Two DNA barcodes and morphology for multi-method species delimitation in Bonnetina tarantulas (Araneae: Theraphosidae)

Highlights

• COI is a good barcoding marker for Bonnetina, but can also lead to inaccurate results.

• ITS1 was found not to be a reliable marker for single-locus species delimitation.

• Coding gaps in ITS1 improved phylogenetic reconstruction and species delimitation.

• Morphology resolution varies at micro-scale for determining species boundaries.

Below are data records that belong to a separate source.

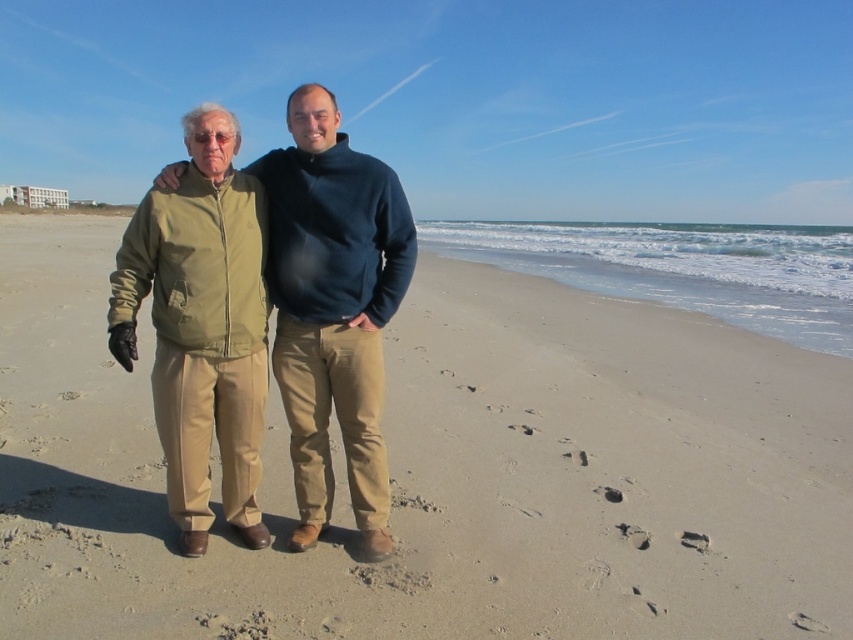 You are a photographer trying to capture a closeup of the khaki cotton pants at center. Since the light brown sand at center is in the way, can you move the sand out of the frame without disturbing the pants?

The light brown sand at center is larger in size than khaki cotton pants at center, so moving the sand might not be necessary as the pants are smaller and could be positioned behind the sand. However, since the sand is larger, it might block the pants unless adjusted carefully.

You are a photographer trying to capture a clear shot of the khaki cotton pants at center without the light brown sand at center blocking the view. How should you adjust your camera angle?

The light brown sand at center is positioned over khaki cotton pants at center, so you should lower your camera angle to look upward to avoid the sand blocking the pants.

You are a photographer trying to capture a photo where both the light brown sand at center and the khaki cotton pants at center are visible. Based on their positions, which one is more likely to be fully visible in the frame?

The light brown sand at center is wider than khaki cotton pants at center, so the light brown sand at center is more likely to be fully visible in the frame.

• Seven new Bonnetina species are solidly identified.

Abstract

Determining species boundaries is a central debate in biology. Several recently developed molecular delimitation methods have highlighted extensive inconsistency in classical morphological taxonomy. However, choosing between them is contentious. Molecular studies on theraphosid spiders have found considerable cryptic diversity and many species redundantly described. Most of these studies have relied only on COI, a mitochondrial marker that has proven its efficacy in animal studies, but which also might lead to an over-estimation of diversity.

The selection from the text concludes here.